In ten years’ time. ‘Show me your workings’ is an apt response.
I don’t doubt that there is an
economic cost to innumeracy (although a substantial part of that cost may well
be the result of having a surfeit of innumerate politicians who pluck arbitrary
figures out of the air), but attributing that to the fact that most pupils are
not taught any maths after the age of 16 looks like a non-sequitur to me. As
someone with three maths A levels to my name (I’ve always liked numbers and
what they can tell me), I can honestly say that I don’t think that much of what
I learned in the field after reaching 16 has been of much practical use to me
in life, no matter how interesting I found it at the time.
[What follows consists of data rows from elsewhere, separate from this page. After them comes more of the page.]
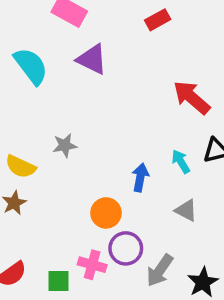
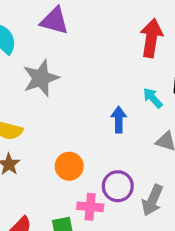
red arrow: (192, 97) -> (151, 38), turned 69
gray star: (65, 145) -> (41, 78), moved, size x1.6
orange circle: (106, 213) -> (69, 166), moved

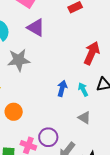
blue arrow: (119, 119) -> (62, 88), moved
orange circle: (69, 166) -> (14, 112), moved

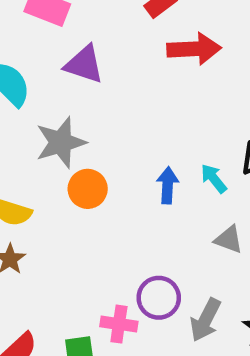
red arrow: (92, 53) -> (194, 49), moved, turned 75
orange circle: (14, 112) -> (88, 189), moved

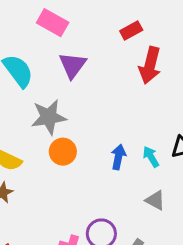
red arrow: (194, 49) -> (150, 65), turned 99
purple triangle: (84, 64) -> (73, 65), turned 40

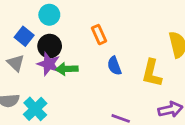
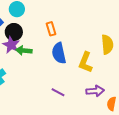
blue semicircle: (114, 66) -> (59, 53), size x1.5

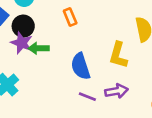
blue semicircle: (59, 53) -> (81, 66), moved
purple arrow: (95, 91) -> (117, 91), moved

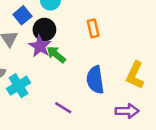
green arrow: (39, 48) -> (56, 54), turned 30
purple line: (87, 97) -> (63, 108), moved

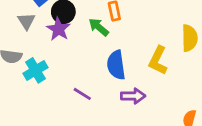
green arrow: (56, 54) -> (99, 27), moved
purple arrow: (127, 111) -> (133, 96), moved

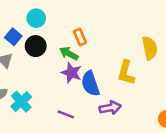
purple star: (58, 29) -> (71, 73), moved

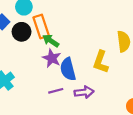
orange rectangle: (80, 37) -> (41, 27), moved, size x1.5
purple line: (66, 114) -> (56, 91), moved, turned -40

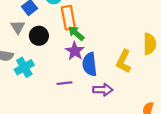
black circle: (22, 32) -> (39, 36), moved
purple line: (56, 91) -> (65, 83), moved

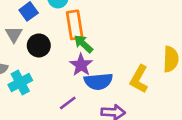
blue semicircle: (90, 64) -> (98, 81), turned -90
purple line: (65, 83) -> (68, 103), turned -32

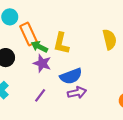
yellow L-shape: (139, 79) -> (61, 43), moved
blue semicircle: (98, 81) -> (71, 76), moved

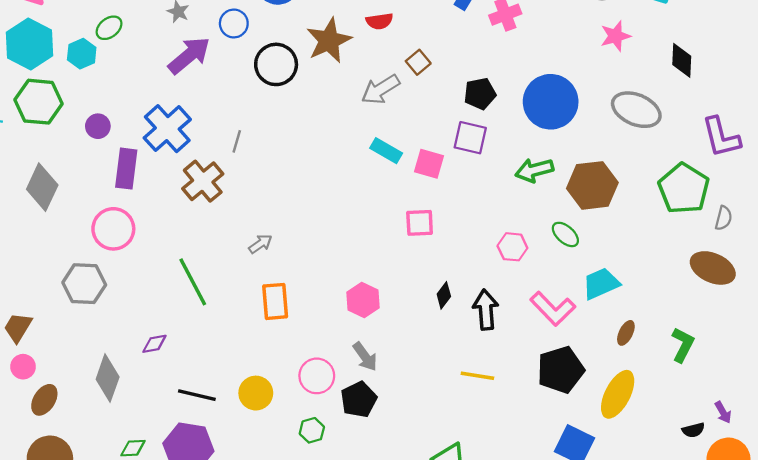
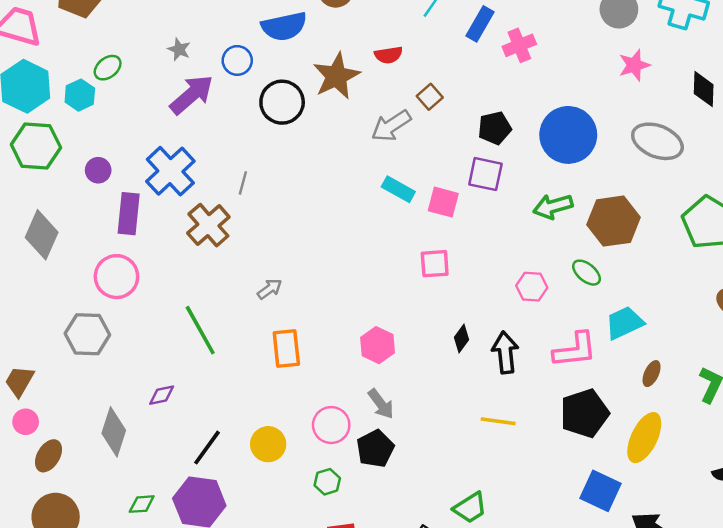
pink L-shape: (553, 309) -> (575, 350), turned -51
black line: (197, 395) -> (207, 448), turned -66

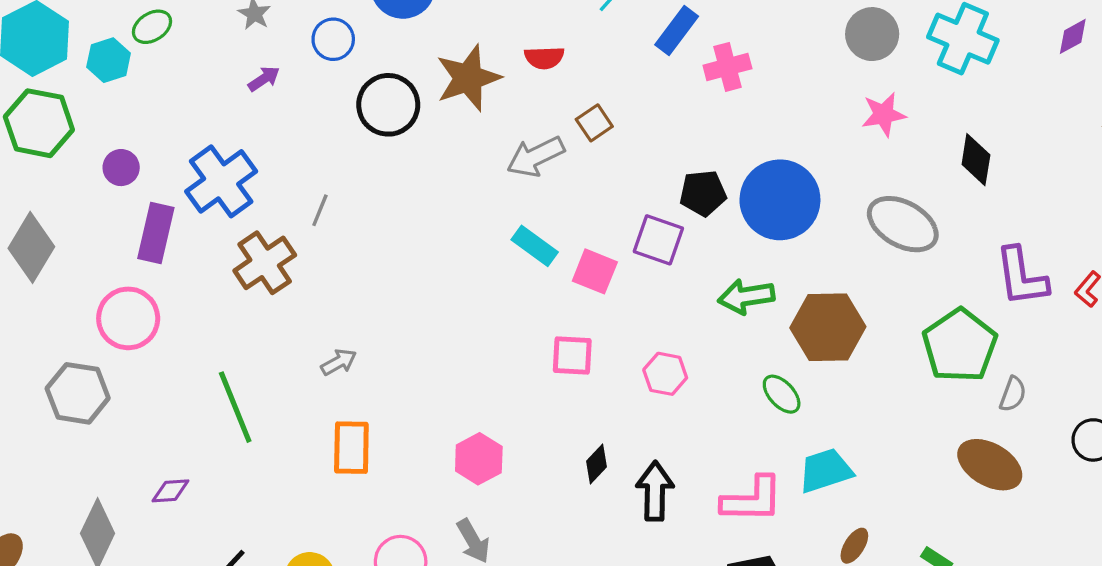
purple arrow: (192, 95) -> (264, 79), size x0.5
black pentagon: (495, 128) -> (703, 193), moved
pink hexagon: (532, 287) -> (665, 374), moved

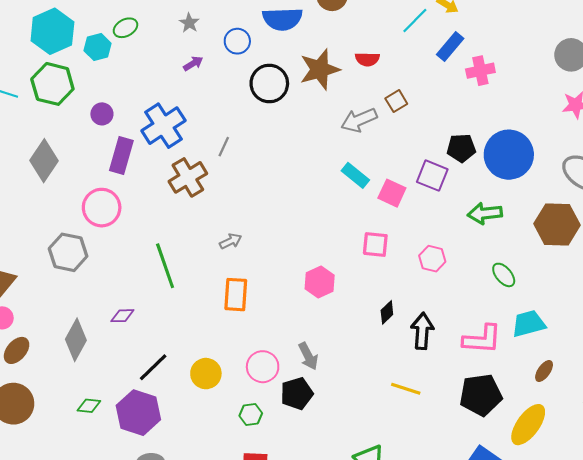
brown hexagon: (828, 327) -> (557, 224), moved
pink hexagon: (479, 459) -> (320, 282), moved

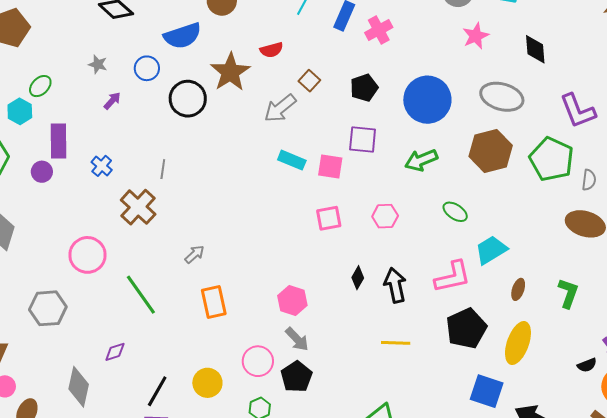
blue cross: (163, 126) -> (102, 166), size x0.5
black pentagon: (461, 148) -> (364, 88), moved
purple rectangle: (121, 156) -> (59, 141), moved
pink circle: (102, 208) -> (88, 255), moved
pink hexagon: (320, 282) -> (292, 301), moved

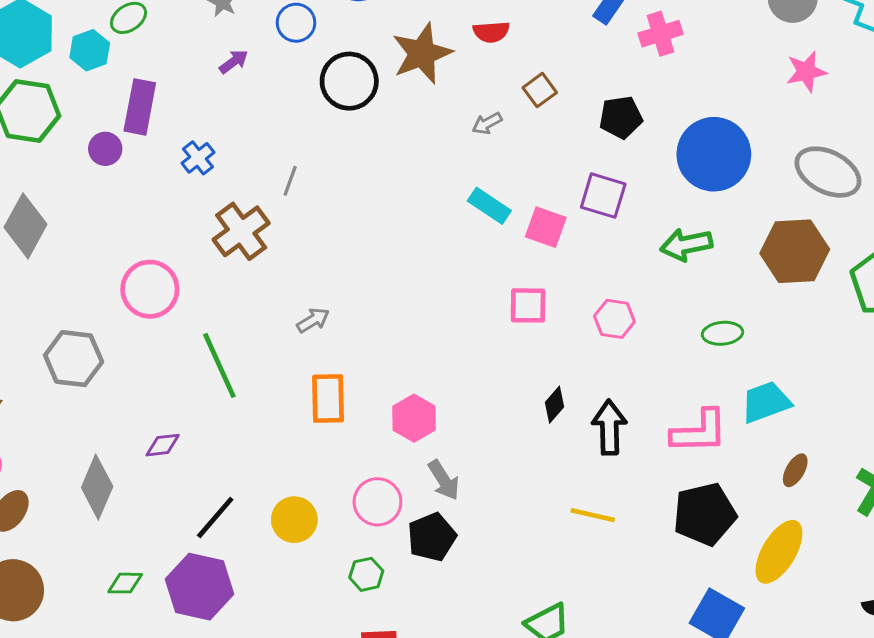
gray arrow: (280, 108) -> (487, 123), size x0.6
green ellipse: (455, 212) -> (722, 333), turned -50
pink hexagon: (292, 301) -> (414, 418), moved

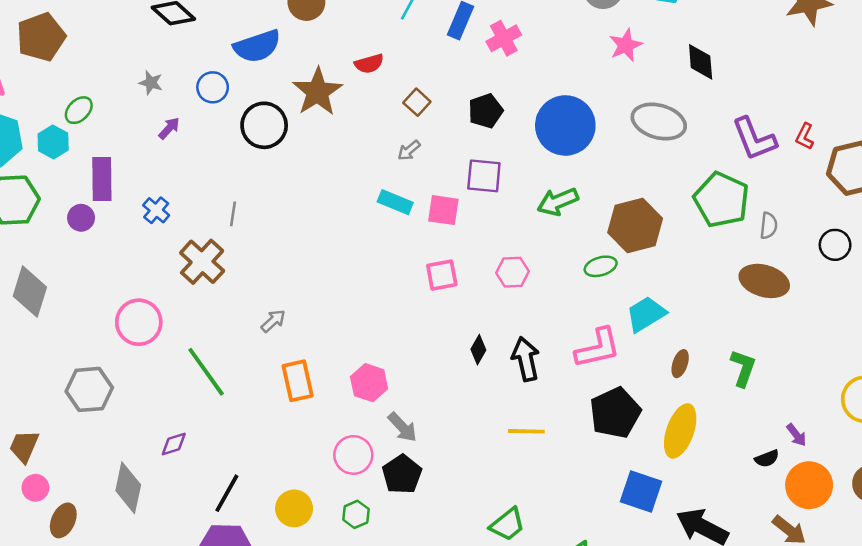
gray arrow: (487, 123) -> (409, 150), moved
brown hexagon: (795, 251) -> (635, 226), moved
yellow circle: (294, 520) -> (294, 508), moved

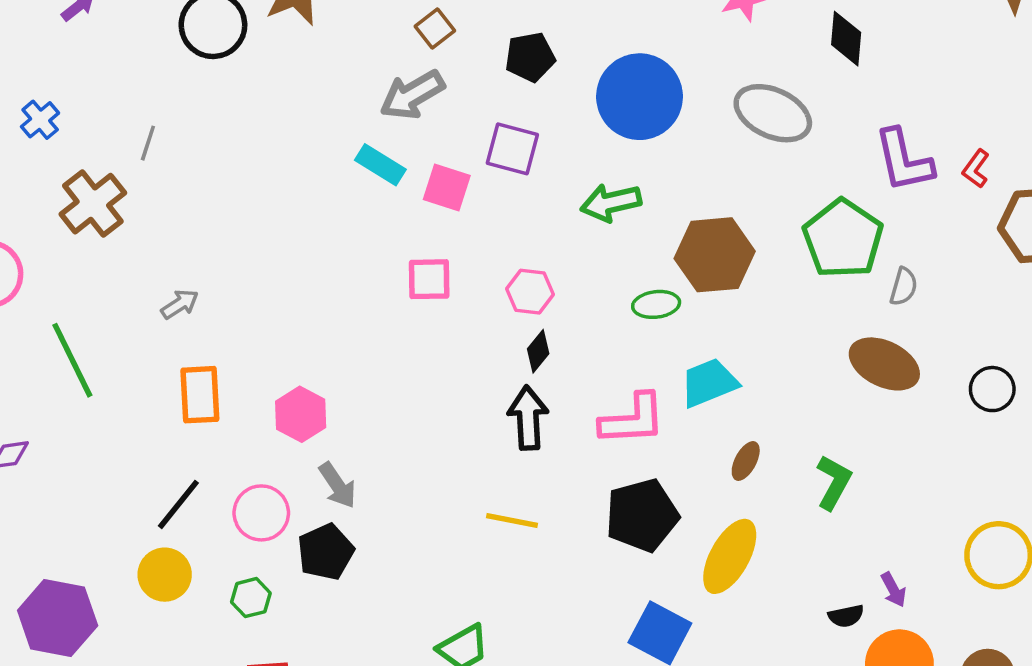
gray arrow: (409, 150) -> (412, 95), size x1.8
black circle: (835, 245) -> (992, 389), moved
black diamond: (478, 350) -> (538, 351), moved
black line: (227, 493) -> (178, 504), moved

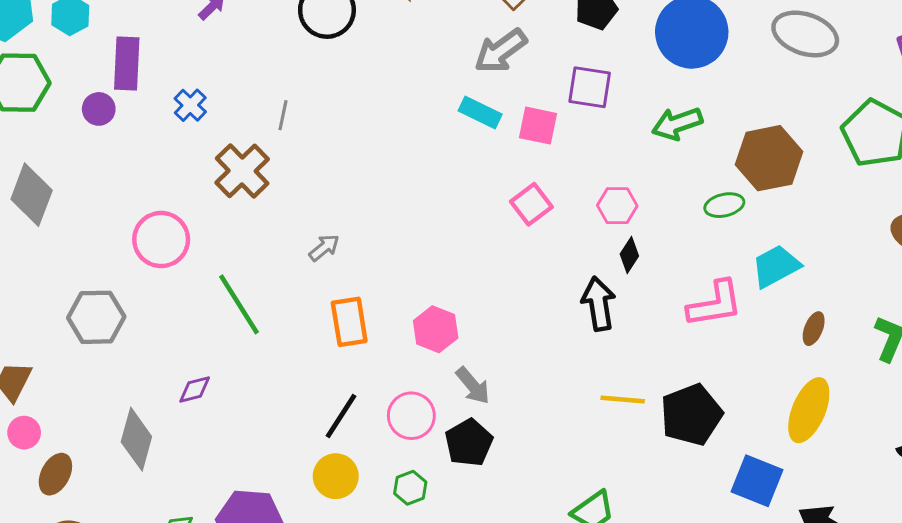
pink square: (429, 279) -> (531, 204), turned -30
black arrow: (528, 418) -> (599, 304), moved
black pentagon: (642, 515) -> (691, 415), moved

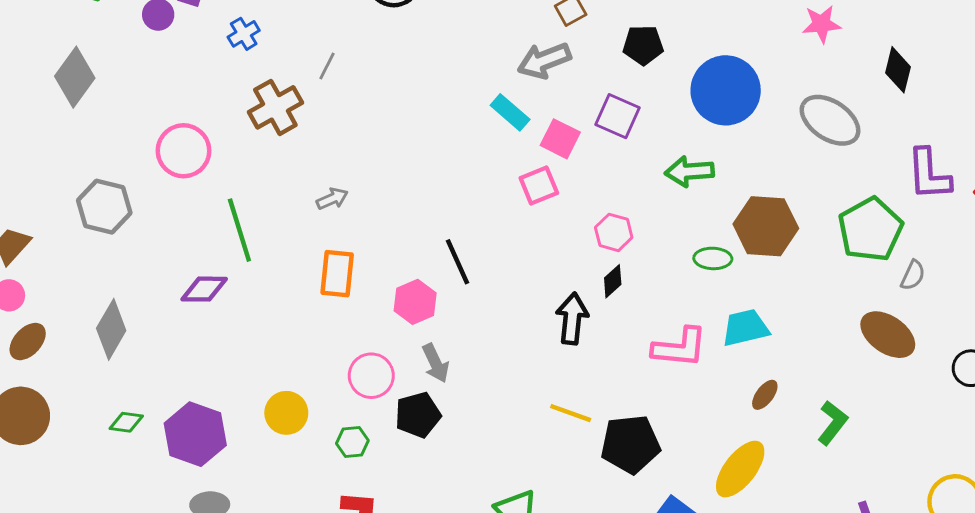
pink square: (531, 204) -> (539, 185), moved
purple diamond: (195, 390) -> (204, 289), moved, size x1.4
black line: (341, 416) -> (458, 262), moved, turned -72

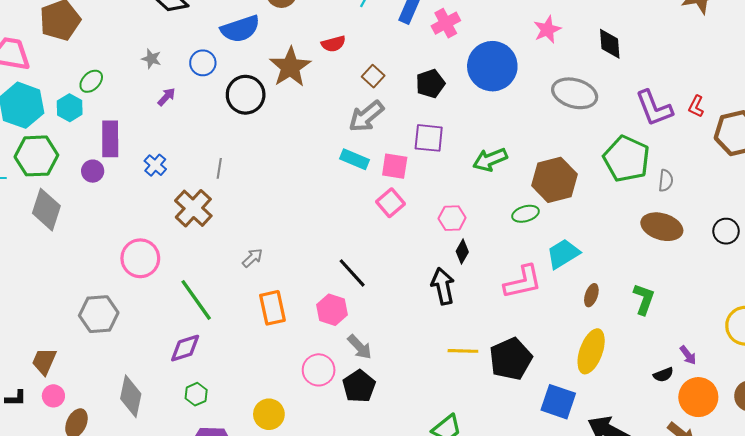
gray diamond: (75, 77) -> (46, 210), moved
blue circle: (726, 90) -> (492, 66), moved
green hexagon: (352, 442) -> (196, 394), moved

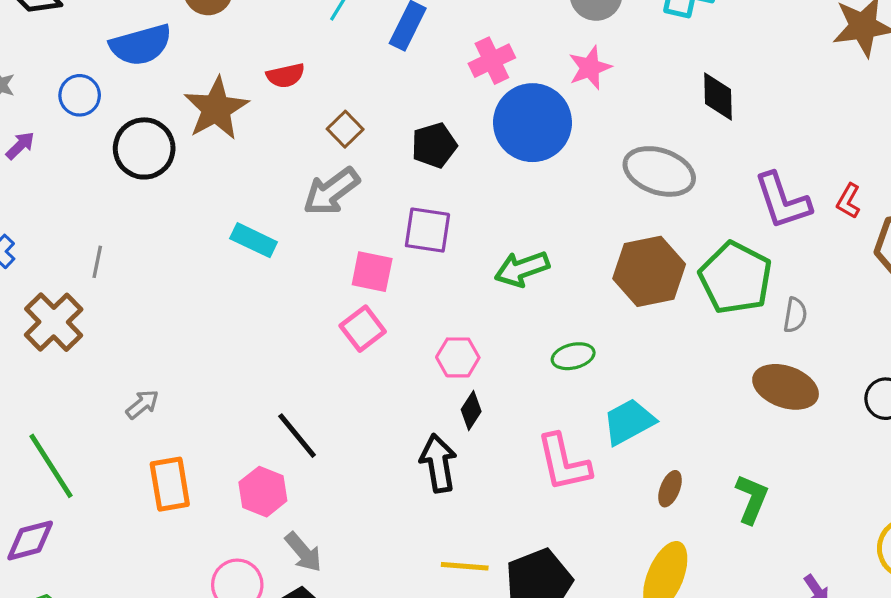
pink cross: (446, 23) -> (492, 61), moved
pink star: (547, 30) -> (590, 68), moved
cyan rectangle: (355, 159) -> (254, 240), moved
brown hexagon: (554, 180) -> (649, 271), moved
pink L-shape: (523, 282) -> (564, 463), turned 87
It seems far more likely
to me that the problem of functional innumeracy lies not in the age to which
maths is taught in schools, but in the extent to which what is learnt matches
what is being taught. That is to say, at its simplest, that maths teaching up
to the age of 16 is far from universally effective, and that putting that right
would be a better use of any additional resources which can be made available.
That isn’t a criticism of teachers as such – we know that there is a huge shortage
of specialist teachers of the subject, and has been for a long time. It’s just
that assuming that lessons delivered = lessons learned, especially when they
are delivered by non-specialist teachers, is an invalid premise. And if they
can’t deliver the resources and the processes to get the basics right, the
chances of a successful outcome to Sunak’s latest half-baked proposal are close
to zero, a statement which can be confidently made even without having enough
data to calculate a precise probability.
There is an old adage which
claims that 97.8% of all politicians’ statistics are made up on the spot
(although estimates of the precise percentage vary), and in this case Sunak’s
numbers appear to provide proof of that theorem. It's not exactly a first for him.
1 comment:
...."surfeit of innumerate politicians who pluck arbitrary figures out of the air" sums up the problem. Indeed far too many politicians seem to have graduated with joint honours in Waffle and Fudge.
I'm very much in favour of diverting students wherever possible towards the so called STEM subject areas but for the vast majority a better grasp of Arithmetic would suffice to enable that basic numeracy that impinges on most lives. The "twpdra" that I encounter among otherwise well educated people who come out with drivel like "oh,I'm no good with numbers" still amazes me after years of such declarations. It seems that most Cabinets have an infestation of such people.